Aspirin prevents heart attack and stroke by irreversibly acetylating serine-529 in human platelet cyclooxygenase-1 (COX-1) and thereby inhibiting the biosynthesis of thromboxane (Tx). We hypothesized that precise quantification of COX-1 acetylation would allow the direct detection of drug-drug interactions between reversible COX inhibitors, nonsteroidal anti-inflammatory drugs (NSAIDs), and aspirin, which may abrogate its cardio-protective effect. We developed a stable isotope dilution liquid chromatography multiple reaction monitoring/mass spectrometry (LC-MRM/MS) method for measurement of platelet COX-1 acetylation. Serine-529 acetylation reflected faithfully aspirin pharmacology determined with conventional markers (serum TxB2 formation, urinary excretion of 11-dehydro-TxB2, and arachidonic acid induced platelet aggregation), but showed lower technical (CV% 3.7±2.7) and inter-individual variability (CV% 3.7).

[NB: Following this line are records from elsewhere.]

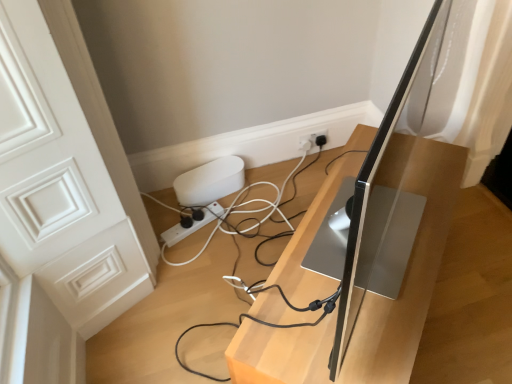 Locate an element on the screen. The width and height of the screenshot is (512, 384). free location to the right of silver metallic monitor at center is located at coordinates (471, 285). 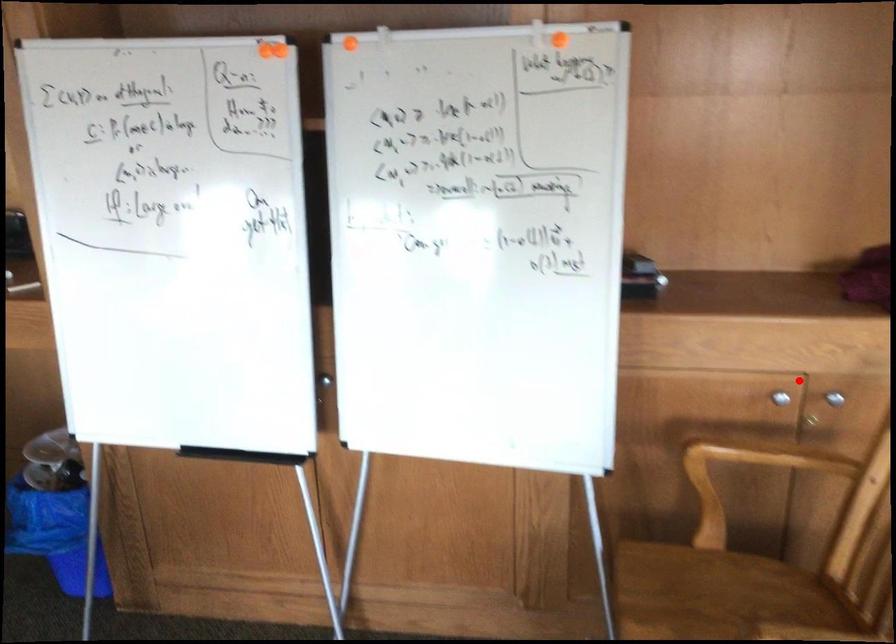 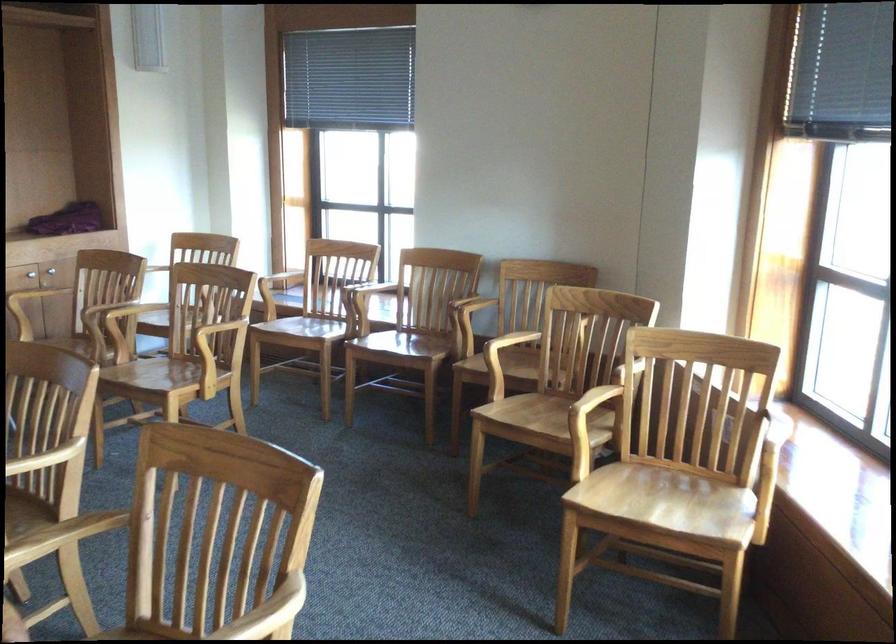 Question: I am providing you with two images of the same scene from different viewpoints. A red point is shown in image1. For the corresponding object point in image2, is it positioned nearer or farther from the camera?

Choices:
 (A) Nearer
 (B) Farther

Answer: (B) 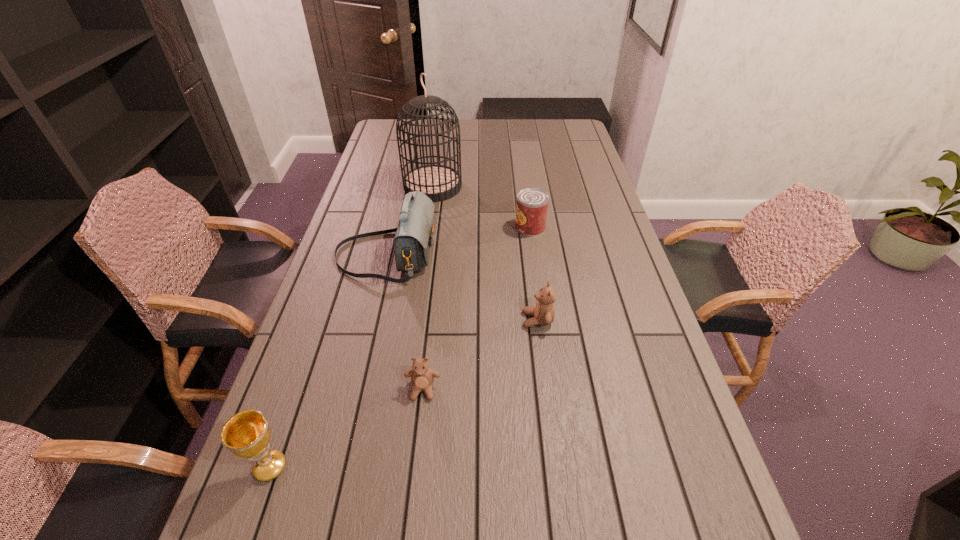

Oral administration of 325 mg of plain aspirin resulted in complete acetylation of platelet COX-1 within 2 hours and sustained maximal acetylation (71 ± 3% of total COX-1 amount) for up to two days in health volunteers (n=8). Recovery from acetylation, which reflects platelet turn-over, occurred at a rate of 7.2 ± 0.2 % per day. We compared the potential of five NSAIDs to block aspirin from acetylating platelet COX-1 in healthy volunteers (n=7 for each NSAID). Single doses of naproxen (500 mg), ibuprofen (600 mg), and diclofenac (100 mg) but not celecoxib (200 mg) and acetaminophen (1000 mg) prevented complete COX-1 acetylation by 325 mg aspirin administered 2 hours after the NSAID. The competition of NSAIDs with aspirin was conditioned by NSAID pharmacokinetics, potency, and COX isoform selectivity, suggesting variability in the likelihood of the drug-drug interaction between compounds and between patients. Monitoring platelet COX-1 acetylation may have utility in the identification of drug interactions that may limit the cardio-protective effect of low dose aspirin.